══ THE DATA ══
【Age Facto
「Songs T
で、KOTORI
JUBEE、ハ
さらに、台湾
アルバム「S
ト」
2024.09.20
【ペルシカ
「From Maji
═══
══ THE DATA ══
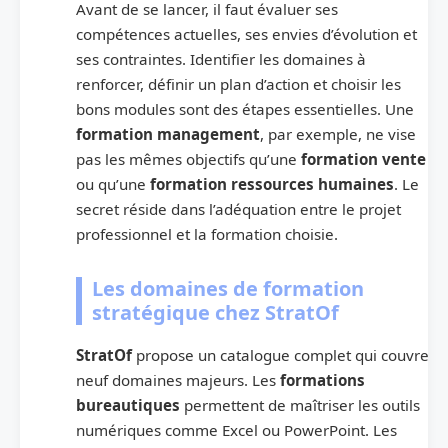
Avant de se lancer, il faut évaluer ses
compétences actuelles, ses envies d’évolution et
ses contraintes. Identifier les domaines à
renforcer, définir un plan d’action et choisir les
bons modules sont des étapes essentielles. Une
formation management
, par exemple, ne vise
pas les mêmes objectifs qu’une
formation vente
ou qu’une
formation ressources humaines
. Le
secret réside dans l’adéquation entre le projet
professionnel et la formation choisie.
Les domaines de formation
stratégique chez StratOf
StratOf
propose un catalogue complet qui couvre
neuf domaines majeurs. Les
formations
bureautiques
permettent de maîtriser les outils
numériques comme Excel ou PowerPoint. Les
═══
══ THE DATA ══
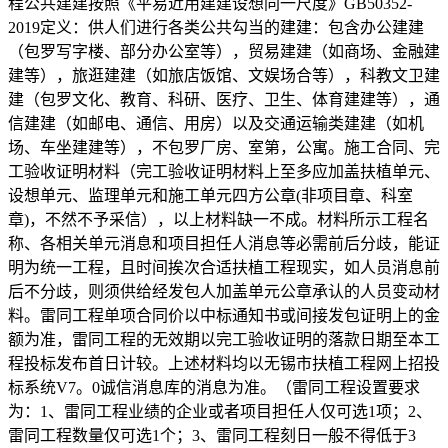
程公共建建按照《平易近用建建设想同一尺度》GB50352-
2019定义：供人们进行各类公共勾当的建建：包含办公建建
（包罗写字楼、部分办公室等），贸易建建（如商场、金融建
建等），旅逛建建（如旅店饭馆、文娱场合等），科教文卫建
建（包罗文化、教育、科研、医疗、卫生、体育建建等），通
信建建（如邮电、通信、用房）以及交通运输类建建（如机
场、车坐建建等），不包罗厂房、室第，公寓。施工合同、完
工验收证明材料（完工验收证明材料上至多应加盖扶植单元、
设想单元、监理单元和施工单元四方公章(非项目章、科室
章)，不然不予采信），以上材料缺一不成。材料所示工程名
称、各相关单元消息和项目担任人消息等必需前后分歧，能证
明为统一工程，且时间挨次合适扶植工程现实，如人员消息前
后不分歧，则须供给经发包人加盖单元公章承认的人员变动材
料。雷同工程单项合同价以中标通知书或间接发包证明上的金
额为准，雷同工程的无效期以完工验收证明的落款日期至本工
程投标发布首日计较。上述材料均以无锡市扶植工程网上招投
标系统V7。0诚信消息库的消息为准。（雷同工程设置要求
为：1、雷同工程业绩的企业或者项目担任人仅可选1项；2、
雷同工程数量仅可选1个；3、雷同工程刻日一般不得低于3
═══
▶ **PROBLEM STATEMENT**: From the records above, return each line where "domaines" occurs.

▶ **SOLUTION FOR THIS TASK**:
ses contraintes. Identifier les domaines à
Les domaines de formation
neuf domaines majeurs. Les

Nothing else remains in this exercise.